SAPTONAN merupakan agenda tahunan yang diadakan setiap momen peringatan Hari Jadi Kuningan. Bahkan, dulu acara ini diadakan di lapang yang lokasinya dekat kantor bupati dan gedung DPRD Kabupaten Kuningan.
Saperti pernah beberapa kali diadakan di lapang Randu Kelurahan Cijoho, lapang Kertawangunan Kecamatan Sindangagung dan lapang sekitar kawasan wisata Linggajati Kecamatan Cilimus.
“Sekarang diadakan di daerah yang agak jauh daei pendopo yakni di wilayah Kecamatan Ciniru. Hal ini terkait dalam upaya memperkenalkan kepada warga di daerah ini,” tutur Kepala Dinas Pariwisata, Tedy Suminar, didampingi Kabid Kebudayaan, Suryono, S.Sn, kepada kuninganmedia.com
Memang, banyak warga yang penasaran untuk menyaksikan pergelaran yang boleh dibilang langka ini. Buktinya, setiap tahun pertunjukan ini selalu dinanti warga.
Sebelum pergelaran saptonan dan panahan dimulai, biasanya diawali dengan prosesi atau upacara yang menggambarkan keadaan masa kerajaan. Sejumlah peserta pun sudah mempersiapkan unjuk kebolehan untuk mengikuti adu ketangkasan menunggang kuda, dengan mengenakan kostum mirip pada jaman kerajaan.
Misalnya patih, adipati dan tumnggung memakai bendo, baju taqwa dain kain lancar.
Sementara, demang mengenakan pakaian yng lebih sederhana seperti kain odot, celana pangsi, sandal karet (sendal bandol) yang talinya sampai lutut. Begitu pula para menak, pamager sari mengenakan pakaian yang sama seperti dipakai adipati dan tumenggung. Ada pula mengenakan pakaian kebaya.

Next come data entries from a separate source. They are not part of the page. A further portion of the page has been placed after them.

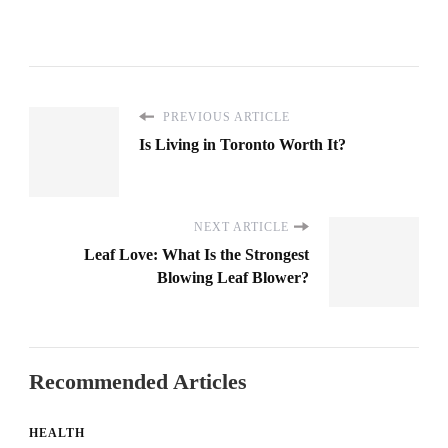
PREVIOUS ARTICLE
Is Living in Toronto Worth It?
NEXT ARTICLE
Leaf Love: What Is the Strongest
Blowing Leaf Blower?
Recommended Articles
HEALTH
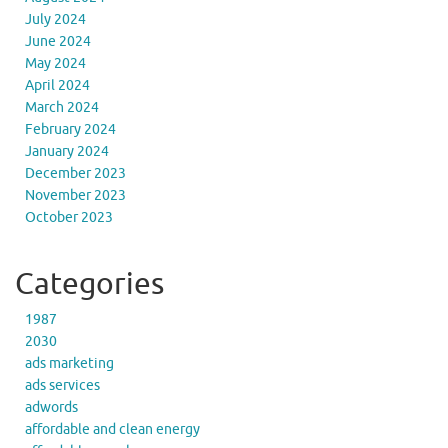
July 2024
June 2024
May 2024
April 2024
March 2024
February 2024
January 2024
December 2023
November 2023
October 2023
Categories
1987
2030
ads marketing
ads services
adwords
affordable and clean energy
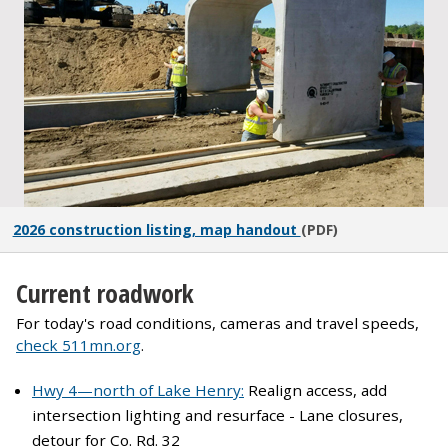
2026 construction listing, map handout
(PDF)
Current roadwork
For today's road conditions, cameras and travel speeds,
check 511mn.org
.
Hwy 4—
north of Lake Henry:
Realign access, add
intersection lighting and resurface
- Lane closures,
detour for Co. Rd. 32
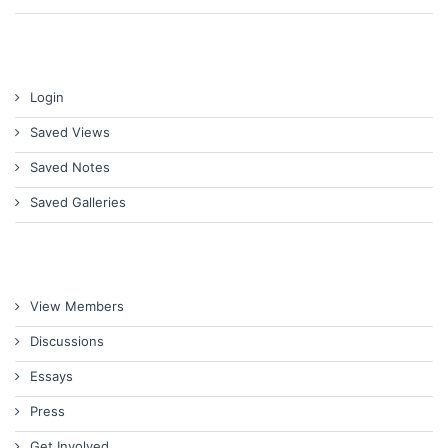
Login
Saved Views
Saved Notes
Saved Galleries
View Members
Discussions
Essays
Press
Get Involved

Adipati, tumenggung dan demang menunggangi kuda diikuti oleh para prajurit atau ponggawa yang mengenakan pakaian sampur, rompi, calana kain dodot, sendal serta membawa tumbak, tameng dan keris, kujang, pedang, gondewa dan umbul-umbul.
Menurut Kepala Disparbud Kabupaten Kuningan, Tedy Suminar, Sapton berasal dari kata Saptu (Sabtu) yakni acara rutin dilaksanakan setiap hari Sabtu setelah kegiatan seba raga (sidang) yang diadakan di sekitar Istana Karajaan Kajene (Kuningan) tempo dulu.

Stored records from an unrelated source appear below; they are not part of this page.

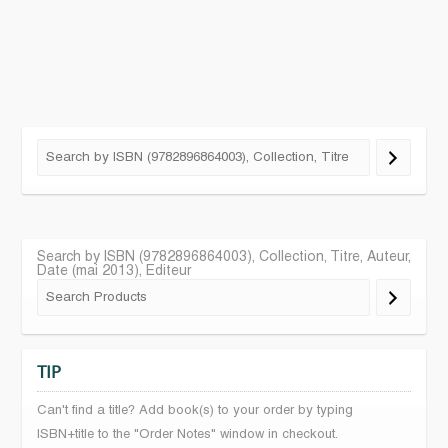
Search by ISBN (9782896864003), Collection, Titre, Auteur,
Date (mai 2013), Editeur
TIP
Can't find a title? Add book(s) to your order by typing
ISBN+title to the "Order Notes" window in checkout.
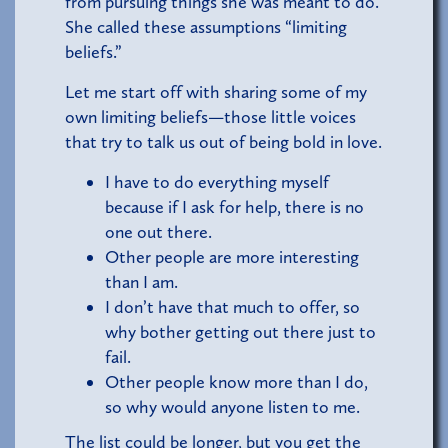
from pursuing things she was meant to do.
She called these assumptions “limiting
beliefs.”
Let me start off with sharing some of my
own limiting beliefs—those little voices
that try to talk us out of being bold in love.
I have to do everything myself
because if I ask for help, there is no
one out there.
Other people are more interesting
than I am.
I don’t have that much to offer, so
why bother getting out there just to
fail.
Other people know more than I do,
so why would anyone listen to me.
The list could be longer, but you get the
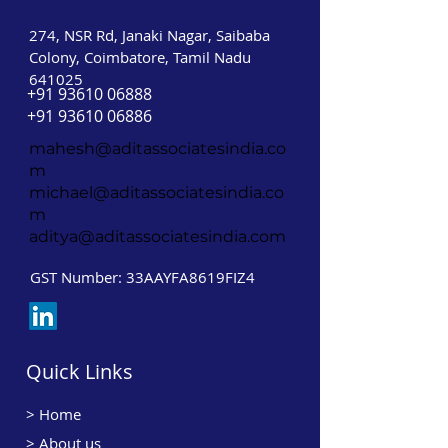
274, NSR Rd, Janaki Nagar, Saibaba
Colony, Coimbatore, Tamil Nadu
641025
+91 93610 06888
+91 93610 06886
mahesh@aditassociatesindia.co
m
michael@aditassociatesindia.co
m
aditya@aditassociatesindia.com
GST Number: 33AAYFA8619FIZ4
Quick Links
>
Home
> About us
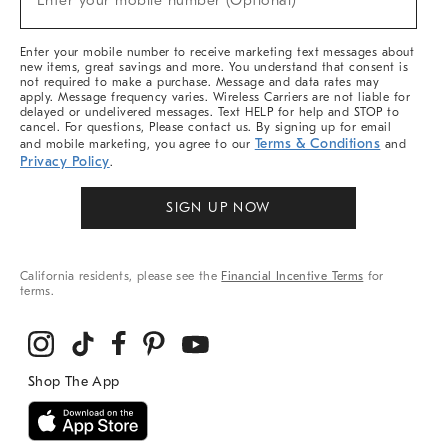
Enter your mobile number (Optional)
Arrivals
&
More
Enter your mobile number to receive marketing text messages about
new items, great savings and more. You understand that consent is
not required to make a purchase. Message and data rates may
apply. Message frequency varies. Wireless Carriers are not liable for
delayed or undelivered messages. Text HELP for help and STOP to
cancel. For questions, Please contact us. By signing up for email
Terms & Conditions
and mobile marketing, you agree to our
and
Privacy Policy
.
SIGN UP NOW
California residents, please see the
Financial Incentive Terms
for
terms.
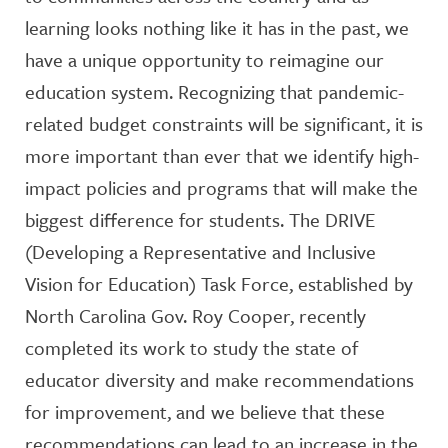
learning looks nothing like it has in the past, we
have a unique opportunity to reimagine our
education system. Recognizing that pandemic-
related budget constraints will be significant, it is
more important than ever that we identify high-
impact policies and programs that will make the
biggest difference for students. The DRIVE
(Developing a Representative and Inclusive
Vision for Education) Task Force, established by
North Carolina Gov. Roy Cooper, recently
completed its work to study the state of
educator diversity and make recommendations
for improvement, and we believe that these
recommendations can lead to an increase in the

Sepintas, pergelaran sapton agak mirip dengan pacuan kuda tradisional. Hanya saja, saptonan bukan lomba memacu kuda, tapi merupakan uji ketangkasan menunggangi kuda sambil; melempar tombak ke arah ember berisi air yang digantung di tiang atau gawang sapton tersebut.
"Sapton sebenarnya memiliki makna yang dalam seperti heroisme, katangkasan berkuda ini dulunya dalam rangka bela nagara serta simbol kekompakan pemerintah dengan rakyatnya,” papar Tedy.

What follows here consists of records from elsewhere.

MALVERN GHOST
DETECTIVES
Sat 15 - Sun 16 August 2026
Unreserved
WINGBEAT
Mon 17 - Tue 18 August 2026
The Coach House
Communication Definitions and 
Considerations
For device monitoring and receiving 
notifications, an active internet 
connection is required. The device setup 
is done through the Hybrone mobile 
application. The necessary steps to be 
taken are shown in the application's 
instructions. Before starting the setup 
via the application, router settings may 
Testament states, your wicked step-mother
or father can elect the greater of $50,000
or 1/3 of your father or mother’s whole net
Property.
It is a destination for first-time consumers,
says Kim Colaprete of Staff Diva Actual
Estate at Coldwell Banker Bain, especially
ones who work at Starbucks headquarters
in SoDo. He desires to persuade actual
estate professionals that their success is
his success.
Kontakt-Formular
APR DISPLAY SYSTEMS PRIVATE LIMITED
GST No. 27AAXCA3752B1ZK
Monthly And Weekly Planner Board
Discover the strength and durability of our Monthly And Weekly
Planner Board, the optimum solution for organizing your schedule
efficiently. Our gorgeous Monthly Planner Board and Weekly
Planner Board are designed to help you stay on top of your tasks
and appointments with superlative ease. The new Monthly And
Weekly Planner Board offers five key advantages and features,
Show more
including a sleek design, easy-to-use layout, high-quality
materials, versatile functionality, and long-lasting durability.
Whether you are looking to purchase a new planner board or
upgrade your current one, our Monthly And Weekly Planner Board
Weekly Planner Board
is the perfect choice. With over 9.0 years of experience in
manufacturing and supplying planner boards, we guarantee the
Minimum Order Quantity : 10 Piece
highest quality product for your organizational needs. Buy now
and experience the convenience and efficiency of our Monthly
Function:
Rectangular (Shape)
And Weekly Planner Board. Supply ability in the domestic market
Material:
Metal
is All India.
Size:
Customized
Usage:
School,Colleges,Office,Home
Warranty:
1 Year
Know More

Sedangkan panahan tradisional, lanjut dia, yakni salah satu warisan luluhur karajaan Kuningan yang ditularkan kepada rakyatnya agar mampu menggunakan gondewa sebagai alat bela diri dalam menghadapi gangguan ketentraman rakyat pada jaman dahulu. Selain itu, mengandung makna pendidikan atau ajaran untuk lebih memusatkan diri dan menahan emosi. Sebab dengan jiwa yang tenang biasanya kesuksesan mudah dicapai.
“Kami berharap, budaya yang sifatnya sejarah dan nilai tradisional ini tidak hanya dijadikan tontonan, tapi mampu menggugah masyarakat dalam upaya memelihara kearifan lokal dan menjadi daya tarik wisata daerah,” jelasnya. (jun/kuninganmedia.com)*.